Si è aperto ieri nella capitale keniana e si chiuderà il 29 giugno l’incontro, organizzato da Consiglio ecumenico delle chiese (CEC), Conferenza delle chiese di tutta l’Africa (CETA), ACT Alliance (organizzazione umanitaria ramificazione del CEC, con sede a Ginevra e presente in tutti i continenti nelle chiese membro), Federazione luterana mondiale (FLM) World Vision International e World Food Programme. Tra i relatori: Andre Karamaga, segretario generale della CETA; Agnes Aboum, moderatore del Comitato centrale del CEC; Joyce Luma, direttore World Food Programme per il Sud Sudan; Manoj Kurian dell’Alleanza ecumenica per la difesa dei diritti (Ecumenical Advocacy Alliance EAA) e Niguksen Legesse, direttore del programma per l’Africa del CEC. Le Nazioni Unite hanno dichiarato lo stato di carestia nei territori del Sud Sudan, ma la situazione è critica anche in aree adiacenti come la Somalia, l’Etiopia, il Burundi, il Kenya e l’Uganda.
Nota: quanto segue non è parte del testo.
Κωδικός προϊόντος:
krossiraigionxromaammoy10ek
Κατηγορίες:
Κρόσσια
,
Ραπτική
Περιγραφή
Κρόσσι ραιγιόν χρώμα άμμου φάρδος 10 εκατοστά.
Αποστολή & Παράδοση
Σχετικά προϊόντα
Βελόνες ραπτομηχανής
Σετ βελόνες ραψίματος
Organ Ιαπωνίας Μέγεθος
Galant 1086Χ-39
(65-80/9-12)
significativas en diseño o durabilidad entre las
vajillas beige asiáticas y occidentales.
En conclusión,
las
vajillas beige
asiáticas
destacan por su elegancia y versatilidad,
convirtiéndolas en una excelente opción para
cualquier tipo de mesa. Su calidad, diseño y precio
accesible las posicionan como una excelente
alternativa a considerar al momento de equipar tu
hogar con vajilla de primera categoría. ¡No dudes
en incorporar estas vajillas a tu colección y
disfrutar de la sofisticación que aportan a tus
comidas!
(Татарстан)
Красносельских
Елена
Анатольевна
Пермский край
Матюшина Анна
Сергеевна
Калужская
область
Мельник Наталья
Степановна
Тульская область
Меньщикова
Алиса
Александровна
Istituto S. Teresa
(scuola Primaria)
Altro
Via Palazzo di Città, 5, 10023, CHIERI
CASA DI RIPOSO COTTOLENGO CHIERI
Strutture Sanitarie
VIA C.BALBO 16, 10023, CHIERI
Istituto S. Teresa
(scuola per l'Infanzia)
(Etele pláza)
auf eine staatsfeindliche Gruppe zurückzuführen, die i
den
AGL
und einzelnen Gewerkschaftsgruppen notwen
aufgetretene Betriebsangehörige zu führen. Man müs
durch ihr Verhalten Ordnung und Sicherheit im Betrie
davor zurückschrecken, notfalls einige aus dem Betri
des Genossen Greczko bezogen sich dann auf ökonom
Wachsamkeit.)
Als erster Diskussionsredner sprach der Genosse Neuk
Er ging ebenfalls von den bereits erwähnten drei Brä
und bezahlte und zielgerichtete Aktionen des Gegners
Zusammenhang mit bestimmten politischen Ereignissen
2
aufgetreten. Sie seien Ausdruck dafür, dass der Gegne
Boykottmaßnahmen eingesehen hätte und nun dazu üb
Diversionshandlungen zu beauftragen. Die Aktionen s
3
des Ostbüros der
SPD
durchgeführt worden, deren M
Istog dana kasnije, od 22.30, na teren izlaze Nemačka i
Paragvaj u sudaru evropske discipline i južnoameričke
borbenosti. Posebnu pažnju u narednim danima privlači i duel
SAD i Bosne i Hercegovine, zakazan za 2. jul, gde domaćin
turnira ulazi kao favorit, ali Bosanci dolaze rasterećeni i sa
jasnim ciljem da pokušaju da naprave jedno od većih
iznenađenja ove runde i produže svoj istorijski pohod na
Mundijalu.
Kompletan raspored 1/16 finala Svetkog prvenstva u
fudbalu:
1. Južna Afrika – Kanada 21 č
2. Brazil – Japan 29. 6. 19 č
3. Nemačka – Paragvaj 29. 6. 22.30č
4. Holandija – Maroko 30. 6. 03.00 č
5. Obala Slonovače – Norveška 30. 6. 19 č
“Dobbiamo mantenere lo slancio ottenuto in occasione della Giornata mondiale di preghiera per porre fine alla fame nel mondo, dello scorso 21 maggio, impegnandoci in discussioni che abbiano risvolti strategici – dichiarano gli organizzatori, e aggiungono – in Somalia circa 2.9 milioni di persone e circa 5,6 milioni di persone nella vicina Etiopia sono classificate a rischio o in emergenza e richiedono assistenza umanitaria urgente. Più a sud, in Kenia, 2,6 milioni di persone richiedono urgentemente cibo. La siccità aumenta e con essa sono crescenti le necessità nel Sud Sudan, con 4.9 milioni di persone richiedenti assistenza alimentare urgente tra febbraio e aprile 2017. I dirigenti delle Nazioni Unite e delle chiese sono preoccupati per il nesso tra i conflitti e la fame, ben sapendo che l’insicurezza alimentare e la fame sono sempre più utilizzati come armi di guerra. La strumentalizzazione del cibo come arma aggiunge umiliazione e decimazione delle popolazioni, oltre a distruggere il tessuto stesso delle società”.